Le Perse caressa la main de sa femme du bout des doigts pour la rassurer, Kahina vint saisir Enheduanna par les épaules et Lucius tendit Jéziré à son père.

— Allons donc chercher Catulus, décréta le centurion en sortant de l'atrium pour se diriger vers une petite grange où quelques denrées étaient entreposées pour l'hiver.

— Il ne faut pas dire l'Ogre au maître, Jéziré, demanda aussitôt Sargon d'une voix assez forte pour que Lucca puisse l'entendre. Il faut dire « maître », ou « seigneur ».

— L'Ogre me convenait peut-être mieux... murmura le Romain.

— Maître, elle ne le dira plus.

— Ce n'était pas important.

Ils trouvèrent Catulus après avoir escaladé une échelle pour accéder à un lit de paille et de vieilles chutes de tissus que la petite avait construit seule. Le chat était en effet encore petit et il était aveugle : ses paupières étaient soudées. Son pelage blanc était cependant lustré et il miaula joyeusement en sentant la main délicate de Jéziré se poser sur lui.

— Il est beau, hein que oui, maître ? fit la fillette en soulevant Catulus du sol.

Sargon supplia ses dieux d'inspirer de la pitié à l'Ogre, car les patriciens romains avaient la méchante habitude de tuer tout nouveau-né handicapé. Alors un chaton... Jéziré allait avoir tant de peine si le maître décidait de noyer Catulus !

— Il est magnifique, déclara le centurion en s'asseyant dans la paille près de l'enfant. Je peux ?

Il s'assit à l'égyptienne et creuse une petite cuvette dans sa toge, entre ses genoux. Jéziré vint se placer contre lui pour poser le chaton blanc dans la toge.

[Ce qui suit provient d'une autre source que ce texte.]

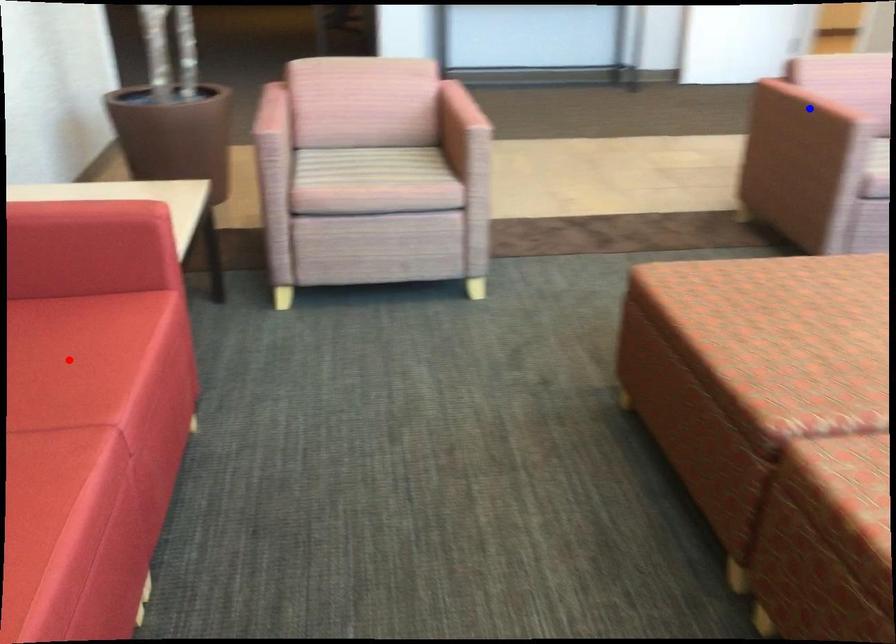 Question: In the image, two points are highlighted. Which point is nearer to the camera? Reply with the corresponding letter.

Choices:
 (A) blue point
 (B) red point

Answer: (B) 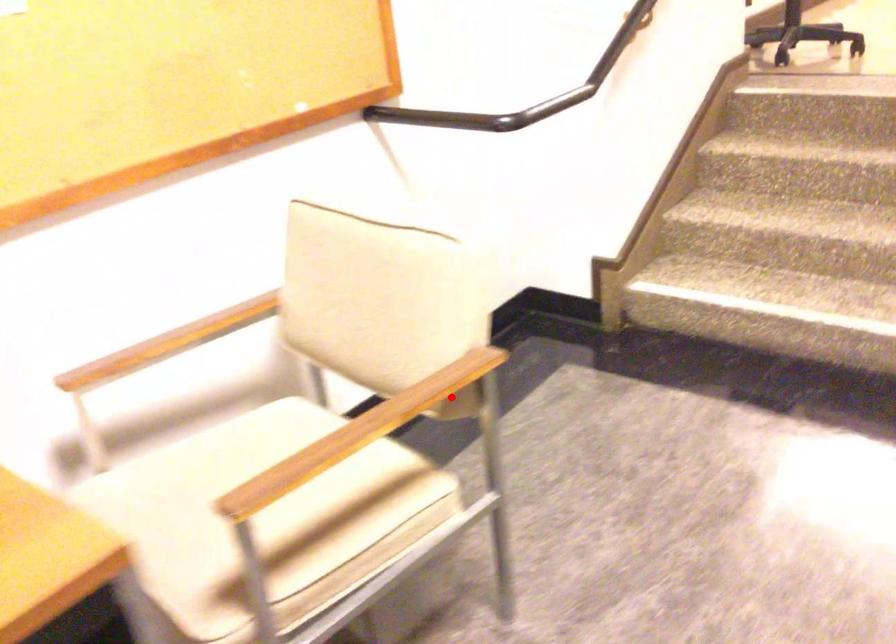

— Catulus, c'est le maître. Il faut être sage.

Le centurion caressa le petit animal sur le dos, puis glissa ses doigts sur le ventre de Catulus, aussi doux que du duvet d'oie. Ce dernier se tortilla entre les plis de la toge en jouant avec la main du Romain.

— Eh bien ! Tu as raison, il ne griffe pas ! s'écria Lucius avec surprise. Il rentre ses griffes.

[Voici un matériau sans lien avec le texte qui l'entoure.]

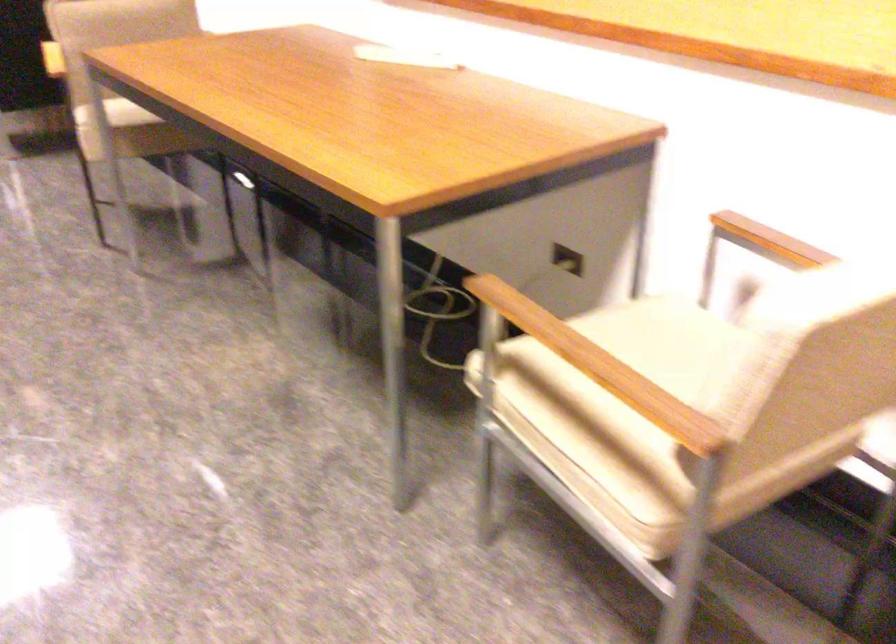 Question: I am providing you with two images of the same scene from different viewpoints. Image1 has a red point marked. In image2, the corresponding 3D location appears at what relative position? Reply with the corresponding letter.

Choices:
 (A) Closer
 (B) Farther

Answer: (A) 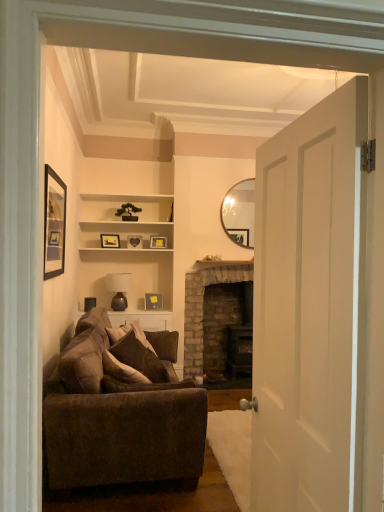 Question: Are wooden heart at center, which is the 3th picture frame in front-to-back order, and black matte picture frame at upper left, positioned as the 1th picture frame in top-to-bottom order, far apart?

Choices:
 (A) yes
 (B) no

Answer: (A)

Question: Is wooden heart at center, the third picture frame positioned from the back, thinner than black matte picture frame at upper left, the fifth picture frame in the bottom-to-top sequence?

Choices:
 (A) no
 (B) yes

Answer: (A)

Question: Does wooden heart at center, which is counted as the fourth picture frame, starting from the bottom, come in front of black matte picture frame at upper left, which is counted as the fifth picture frame, starting from the back?

Choices:
 (A) yes
 (B) no

Answer: (B)

Question: Considering the relative positions of wooden heart at center, which is the 3th picture frame in front-to-back order, and black matte picture frame at upper left, positioned as the 1th picture frame in top-to-bottom order, in the image provided, is wooden heart at center, which is the 3th picture frame in front-to-back order, behind black matte picture frame at upper left, positioned as the 1th picture frame in top-to-bottom order,?

Choices:
 (A) no
 (B) yes

Answer: (B)

Question: From a real-world perspective, is wooden heart at center, placed as the second picture frame when sorted from top to bottom, located beneath black matte picture frame at upper left, the fifth picture frame in the bottom-to-top sequence?

Choices:
 (A) no
 (B) yes

Answer: (B)

Question: Can you confirm if wooden heart at center, which is counted as the fourth picture frame, starting from the bottom, is taller than black matte picture frame at upper left, the fifth picture frame in the bottom-to-top sequence?

Choices:
 (A) no
 (B) yes

Answer: (A)

Question: Can you confirm if wooden heart at center, which is counted as the fourth picture frame, starting from the bottom, is shorter than brown suede pillow at center?

Choices:
 (A) no
 (B) yes

Answer: (B)

Question: From a real-world perspective, is wooden heart at center, placed as the second picture frame when sorted from top to bottom, under brown suede pillow at center?

Choices:
 (A) yes
 (B) no

Answer: (B)

Question: Can you confirm if wooden heart at center, placed as the second picture frame when sorted from top to bottom, is wider than brown suede pillow at center?

Choices:
 (A) no
 (B) yes

Answer: (A)

Question: From the image's perspective, is wooden heart at center, the third picture frame positioned from the back, below brown suede pillow at center?

Choices:
 (A) yes
 (B) no

Answer: (B)

Question: Is wooden heart at center, the third picture frame positioned from the back, positioned with its back to brown suede pillow at center?

Choices:
 (A) no
 (B) yes

Answer: (A)

Question: Can you confirm if wooden heart at center, the third picture frame positioned from the back, is taller than brown suede pillow at center?

Choices:
 (A) no
 (B) yes

Answer: (A)

Question: Considering the relative sizes of matte brown lamp at center and black matte picture frame at upper left, positioned as the 1th picture frame in top-to-bottom order, in the image provided, is matte brown lamp at center wider than black matte picture frame at upper left, positioned as the 1th picture frame in top-to-bottom order,?

Choices:
 (A) no
 (B) yes

Answer: (B)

— Oui, il joue toujours sans les griffes, maître, tu vois.

— Tu penses qu'il aimera vivre dans la chambre de Maman ?

— Oh oui !

— Alors rentrons à la villa. Je t'aide à le descendre ?

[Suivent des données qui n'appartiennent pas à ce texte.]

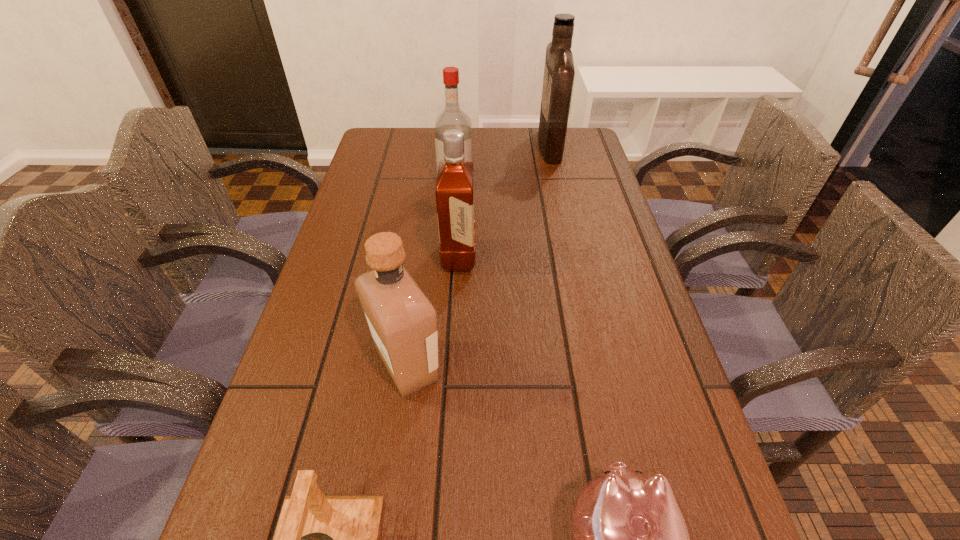 Where is `the farthest object`? the farthest object is located at coordinates (559, 71).

I want to click on the tallest liquor, so click(x=559, y=71).

The width and height of the screenshot is (960, 540). I want to click on the third farthest object, so click(455, 181).

At what (x,y) coordinates should I click in order to perform the action: click on the fifth nearest object. Please return your answer as a coordinate pair (x, y). This screenshot has height=540, width=960. Looking at the image, I should click on (452, 117).

This screenshot has width=960, height=540. I want to click on the nearest liquor, so click(x=402, y=321).

Locate an element on the screen. The height and width of the screenshot is (540, 960). free space located 0.130m on the label side of the farthest liquor is located at coordinates 498,146.

Identify the location of free region located 0.150m on the label side of the farthest liquor. (492, 146).

Locate an element on the screen. The image size is (960, 540). free space located on the label side of the farthest liquor is located at coordinates pos(435,146).

Find the location of a particular element. vacant space located on the front label of the second nearest liquor is located at coordinates (571, 257).

You are a GUI agent. You are given a task and a screenshot of the screen. Output one action in this format:
    pyautogui.click(x=<x>, y=<y>)
    Task: Click on the vacant space located 0.280m on the front-facing side of the second farthest liquor
    The image size is (960, 540).
    Given the screenshot: What is the action you would take?
    pyautogui.click(x=450, y=256) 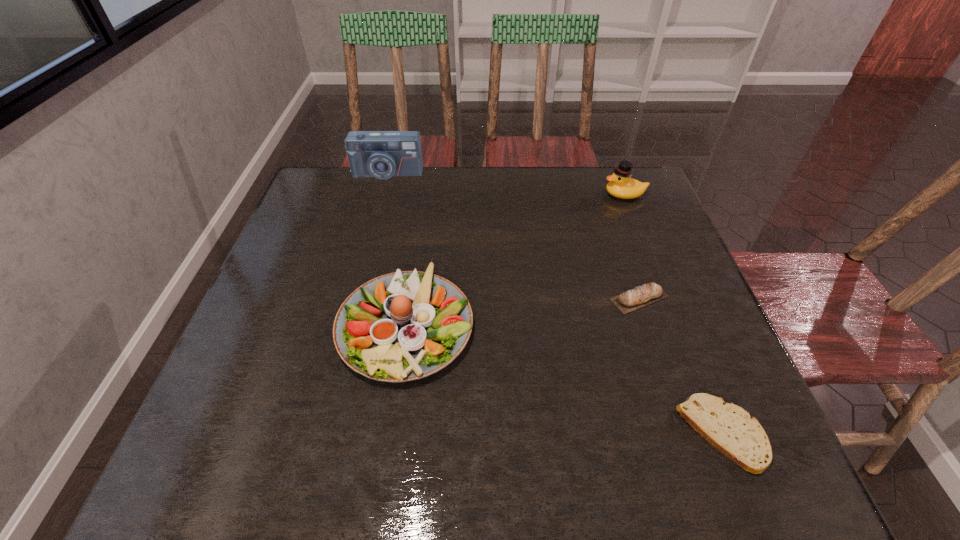 What are the coordinates of `free spot between the second farthest object and the shorter pita bread` in the screenshot? It's located at (673, 314).

Locate an element on the screen. The image size is (960, 540). free point between the duck and the shorter pita bread is located at coordinates (673, 314).

This screenshot has height=540, width=960. In order to click on free space that is in between the tallest object and the shorter pita bread in this screenshot , I will do `click(554, 303)`.

I want to click on vacant area that lies between the farther pita bread and the salad plate, so click(522, 311).

Image resolution: width=960 pixels, height=540 pixels. What are the coordinates of `unoccupied position between the duck and the tallest object` in the screenshot? It's located at (506, 184).

Find the location of a particular element. Image resolution: width=960 pixels, height=540 pixels. vacant space that's between the farthest object and the shorter pita bread is located at coordinates (554, 303).

Where is `free space between the shortest object and the fourth tallest object`? free space between the shortest object and the fourth tallest object is located at coordinates (681, 366).

Find the location of a particular element. vacant space that is in between the shorter pita bread and the salad plate is located at coordinates (564, 379).

Where is `vacant region between the farther pita bread and the duck`? Image resolution: width=960 pixels, height=540 pixels. vacant region between the farther pita bread and the duck is located at coordinates (632, 246).

Locate which object is the third closest to the salad plate. Please provide its 2D coordinates. Your answer should be formatted as a tuple, i.e. [(x, y)], where the tuple contains the x and y coordinates of a point satisfying the conditions above.

[(381, 154)]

— Oui, c'est haut, l'échelle !

Sargon put respirer plus librement. Lucius porta le chaton au creux de son bras jusqu'à la nouvelle chambre des Perses, Jéziré, ravie, lui saisit la main et de l'autre prit celle de son père afin de rentrer en sautillant. L'Ogre était très gentil ! L'enfant, avec cette capacité de résilience qui leur est propre, en avait oublié le drame qui s'était déroulé de nombreux mois auparavant.

Lorsqu'ils revinrent, les autres esclaves étaient presque tous retournés sur leur misérable paillasse. Ancastos, lui, malgré les menaces de Gunvor, était sorti et discutait avec Samuel et Enheduanna.

— Maman ! Regarde Catulus !

La jeune femme caressa la tête de sa fille avec adoration, puis elle reçut des mains du centurion le petit animal.

Catula, à vrai dire, murmura ce dernier avec un demi-sourire.

— Pourquoi tu dis ça ? fit la voix curieuse de la fillette.

— Elle me l'a dit ! Ancastos, je croyais que tu devais rester couché ?

Le vieux Gaulois n'avait pu retenir un rire quelque peu grivois.

— Maître, cette so... sor... sorcière de Gunvor m'a re... re... retenu p... p... prisonnier tout le temps que tu étais a... a... absent ! se récria le vieillard, pour le plus grand amusement de Jéziré. Je n'ai pas même p... pas eu le droit de boire du... du... du vin !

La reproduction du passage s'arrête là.